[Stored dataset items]
++++

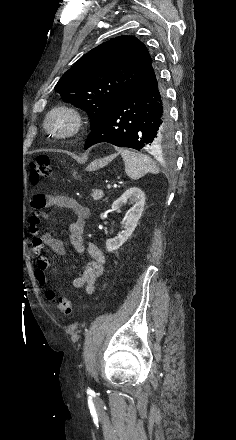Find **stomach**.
Here are the masks:
<instances>
[{
	"instance_id": "stomach-1",
	"label": "stomach",
	"mask_w": 236,
	"mask_h": 440,
	"mask_svg": "<svg viewBox=\"0 0 236 440\" xmlns=\"http://www.w3.org/2000/svg\"><path fill=\"white\" fill-rule=\"evenodd\" d=\"M99 165H100V163H99V161H96L95 163H93L91 166H90V169H93V168H97V167H99ZM73 176H74V178H79V176H77V173L74 171L73 172Z\"/></svg>"
}]
</instances>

++++

Copy every record exactly, dropping the images.

Solution for this problem:
Find **stomach**.
Here are the masks:
<instances>
[{
	"instance_id": "stomach-1",
	"label": "stomach",
	"mask_w": 236,
	"mask_h": 440,
	"mask_svg": "<svg viewBox=\"0 0 236 440\" xmlns=\"http://www.w3.org/2000/svg\"><path fill=\"white\" fill-rule=\"evenodd\" d=\"M99 165H100V163H99V161H96L95 163H93L91 166H90V169H93V168H97V167H99ZM73 176H74V178H79V176H77V173L74 171L73 172Z\"/></svg>"
}]
</instances>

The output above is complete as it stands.